Some mornings I struggle to get a fully functioning sentence out of my mouth.
But then sometimes life throws me curve balls before I’ve even finished my first cup of mud.
Like this morning, I was sitting at my laptop sipping coffee when Miss3 raced past clutching something unthinkable in her hands.
“Where did you…?” I started, but she was gone, disappearing into the next room before I could snatch away her treat. My first thought was that she’d dug this thing out from under a bed or something. But then she’d come from the kitchen, not the bedrooms.
Walking into the kitchen to investigate my nose was assaulted by the most unbreakfasty of smells.
I might add, I’ve a bit of a history with feeding my brood non-traditional breakfast foods.

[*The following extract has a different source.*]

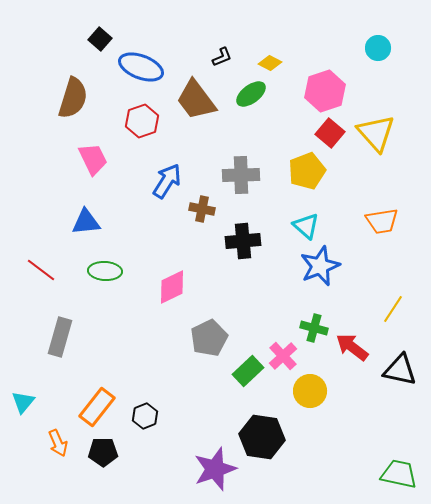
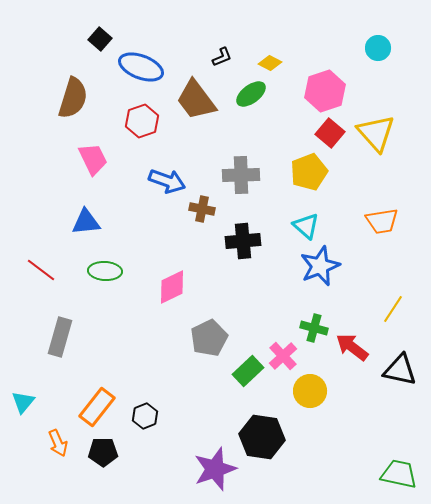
yellow pentagon at (307, 171): moved 2 px right, 1 px down
blue arrow at (167, 181): rotated 78 degrees clockwise
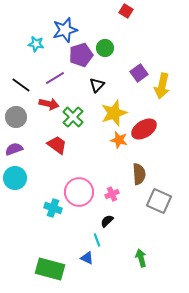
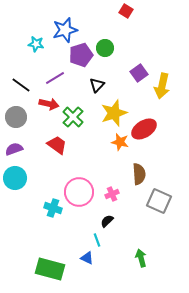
orange star: moved 1 px right, 2 px down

Breakfast pizza, by way of example, is always a big hit on the occasions mum is sleeping in and Dad’s in charge. Likewise, breakfast Chinese takeaway. It all depends, obviously, on what was for dinner.

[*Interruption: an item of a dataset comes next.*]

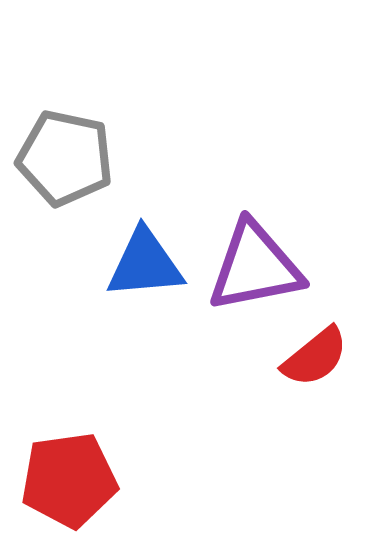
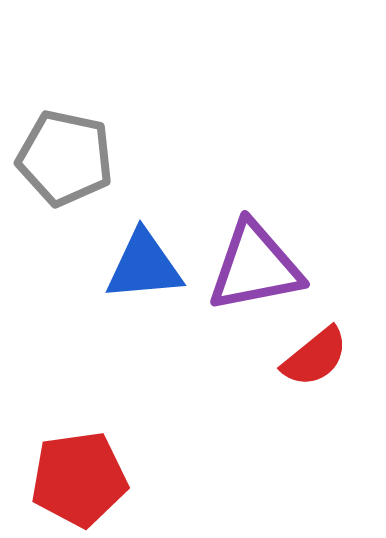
blue triangle: moved 1 px left, 2 px down
red pentagon: moved 10 px right, 1 px up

But not this morning. This morning’s effort was being freshly made by my dear wife.
“Umm,” I started, not quite sure how to continue.

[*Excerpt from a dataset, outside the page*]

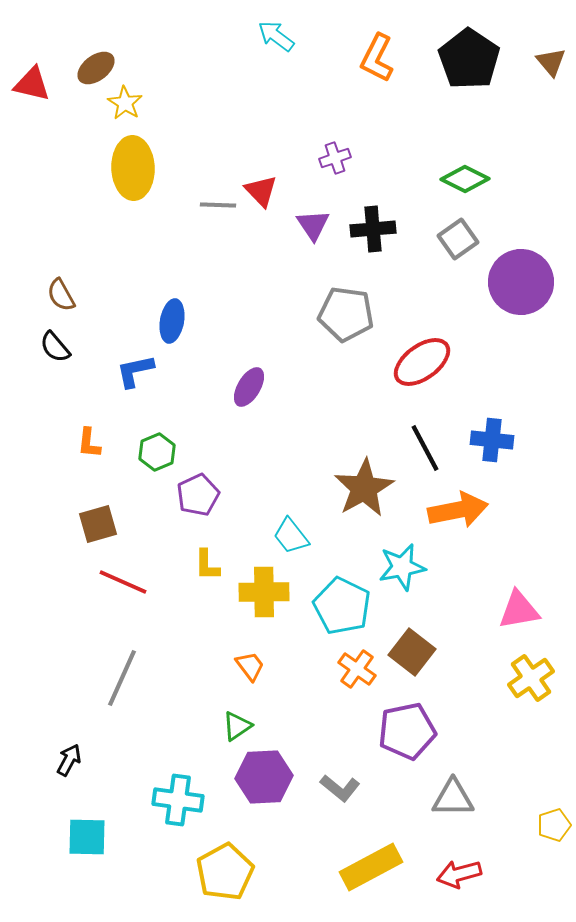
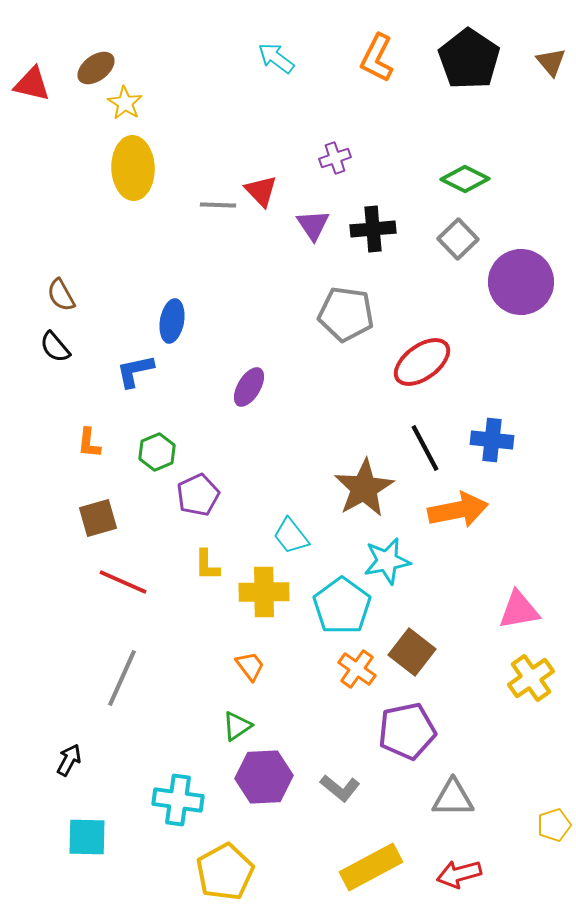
cyan arrow at (276, 36): moved 22 px down
gray square at (458, 239): rotated 9 degrees counterclockwise
brown square at (98, 524): moved 6 px up
cyan star at (402, 567): moved 15 px left, 6 px up
cyan pentagon at (342, 606): rotated 10 degrees clockwise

“You got a problem?” Tracey asked, her eyebrow arched in a ‘say something, I dare you’ sort of a way.
I looked over at Miss9 and Master8, who both had a handful of this wonderful new source of breakfast fiber.
“It’s just….I was only…,” I wanted to say something, but I did feel the need for caution. It crossed my mind that maybe having all these kids of ours had finally taken its toll on my wife and she’d simply lost it. “I wondered why….why you would-”
“We’ve got nothing left in the pantry, so I’m using up whatever I can find,” Tracey said matter-of-factly, interrupting my blithering.
“Ah,” I said, nodding sagely. But then I noticed a nearly full box of cereal sitting on the table. and I know we’ve still got milk because we buy 20 litres a week and even then there’s always at least a couple of long life milk in the cupboard as backup – we have coffees to consider. “But I can see…I mean, there’s-”
“It’s for lunches, Bruce. I made the popcorn to put in their lunchboxes,” Tracey said. “I just had some left over so I told them they could eat it.”
“Ah,” I said again, very much relieved I wouldn’t have to take over raising all our kids by myself. I don’t think I’d last as long as Tracey has before I’d go nuts. “Are there any…?”
“None. The kids got to it all before I could save you some.”
So at last we were back on familiar ground.
“I’ll leave you to it,” I sensibly told Tracey, finally managing to complete the morning’s first full sentence. And I hadn’t even finished my first coffee yet.
Plus I can’t wait to see what’s for dinner – about all that’s left in the pantry is Metamucil.